Wir verantworten die vielen Patienten die Rezepte verlangen und die Medikamente bei uns holen, machen wir Ihnen in der Beratung doch nicht klar dass sie keine Medikamente brauchen. Die nicht so schwerkranken werden von alleine gesund , die anderen sterben halt früher( positiver Nebeneffekt für die Rentenkasse). Und selbstverständlich holen wir die ganzen Patienten von der Strasse und treiben diese zum Arzt, wegen der Rezepte .

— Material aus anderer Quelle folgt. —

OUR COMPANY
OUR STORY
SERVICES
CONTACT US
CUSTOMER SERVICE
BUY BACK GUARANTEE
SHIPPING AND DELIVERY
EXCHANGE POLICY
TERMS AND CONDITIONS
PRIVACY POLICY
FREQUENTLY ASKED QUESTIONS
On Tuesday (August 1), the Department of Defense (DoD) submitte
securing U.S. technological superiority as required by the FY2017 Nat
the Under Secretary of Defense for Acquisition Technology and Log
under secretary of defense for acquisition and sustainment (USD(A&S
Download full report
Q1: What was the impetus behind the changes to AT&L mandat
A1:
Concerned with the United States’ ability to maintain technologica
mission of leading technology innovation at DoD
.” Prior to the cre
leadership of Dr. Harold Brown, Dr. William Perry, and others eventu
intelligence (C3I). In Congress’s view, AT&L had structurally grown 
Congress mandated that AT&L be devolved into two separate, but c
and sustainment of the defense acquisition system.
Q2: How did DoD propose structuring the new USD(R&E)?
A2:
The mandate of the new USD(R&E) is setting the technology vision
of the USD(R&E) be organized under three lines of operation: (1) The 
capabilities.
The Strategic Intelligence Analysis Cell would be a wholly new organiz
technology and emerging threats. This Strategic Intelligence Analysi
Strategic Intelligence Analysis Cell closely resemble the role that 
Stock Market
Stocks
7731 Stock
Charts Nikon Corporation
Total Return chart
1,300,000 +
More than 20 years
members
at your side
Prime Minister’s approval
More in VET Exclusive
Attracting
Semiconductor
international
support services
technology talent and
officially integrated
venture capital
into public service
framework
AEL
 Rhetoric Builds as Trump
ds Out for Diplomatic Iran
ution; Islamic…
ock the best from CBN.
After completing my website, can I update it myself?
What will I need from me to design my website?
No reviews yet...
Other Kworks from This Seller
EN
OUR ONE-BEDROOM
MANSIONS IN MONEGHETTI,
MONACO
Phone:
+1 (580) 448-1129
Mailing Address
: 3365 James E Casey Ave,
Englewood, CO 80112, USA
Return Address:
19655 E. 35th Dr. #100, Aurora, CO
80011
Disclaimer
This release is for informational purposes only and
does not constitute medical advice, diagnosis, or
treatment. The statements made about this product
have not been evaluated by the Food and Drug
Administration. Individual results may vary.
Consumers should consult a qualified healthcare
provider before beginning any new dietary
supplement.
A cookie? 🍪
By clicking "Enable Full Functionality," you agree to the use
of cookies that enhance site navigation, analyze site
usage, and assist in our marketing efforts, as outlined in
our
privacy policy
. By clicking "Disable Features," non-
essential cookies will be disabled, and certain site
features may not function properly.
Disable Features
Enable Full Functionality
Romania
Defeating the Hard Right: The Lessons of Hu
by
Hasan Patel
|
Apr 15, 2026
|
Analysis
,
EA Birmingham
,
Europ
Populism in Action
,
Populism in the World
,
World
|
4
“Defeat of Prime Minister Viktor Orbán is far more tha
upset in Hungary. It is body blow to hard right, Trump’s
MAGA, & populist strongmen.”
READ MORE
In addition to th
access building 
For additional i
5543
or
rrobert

Und das wir den Großhandel für die Anlieferung der Medikamente bezahlen verstehe ich sowieso nicht, denn unser Lieferservice ist doch auch kostenlos.
Ok nun mal wieder ernst! Die Politik will auf dem Apothekenauge blind sein, wird sie doch von gesundheitspolitischen Beratern geführt, die aus der Ecke der Kettenbeführworter kommen, also ist es Ziel die vielen Kleinbetriebe in den wirtschaftlichen Ruin zu treiben, damit dann die Kette als Retter hervorspringen kann, um die Arzneimittelversorgung zu gewährleisten. Erst stirbt die Landapotheke und das flächendeckende Apothekennetz wird zerrissen, dann kommen Celesio und Konsorten und versprechen dies zu beheben wenn man nur dürfe. Wenn dann der Fremdbesitz erlaubt ist macht man erstmal die verbliebenen eigenständigen Apotheken platt und dann können die Preise für Medikamente angehoben werden, denn mit nur paar Marktbeteiligten ist die Politik diesen ausgeliefert und muß machen was die wollen.
So oder ähnlich sieht die Apothekenzukunft aus und ich hoffe ich habe Unrecht.